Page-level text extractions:
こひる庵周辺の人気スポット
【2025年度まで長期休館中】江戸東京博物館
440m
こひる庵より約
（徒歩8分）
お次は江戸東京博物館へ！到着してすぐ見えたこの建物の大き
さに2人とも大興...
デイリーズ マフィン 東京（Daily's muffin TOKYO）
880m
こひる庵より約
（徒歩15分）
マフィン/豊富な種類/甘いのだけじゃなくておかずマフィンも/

==

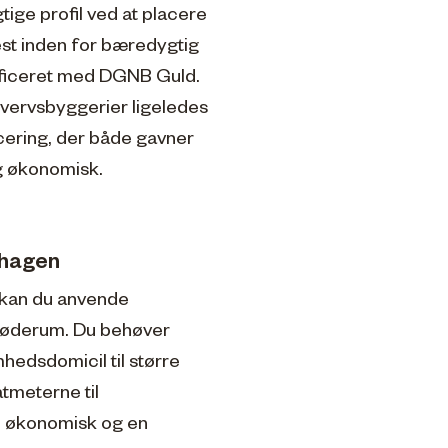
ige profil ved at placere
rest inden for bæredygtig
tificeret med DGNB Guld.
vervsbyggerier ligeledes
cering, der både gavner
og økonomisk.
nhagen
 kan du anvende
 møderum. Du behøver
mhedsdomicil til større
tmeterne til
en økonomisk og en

Requirement =
Say how many lines of the records include the word "マフィン", and give nothing but the number.

Your response =
2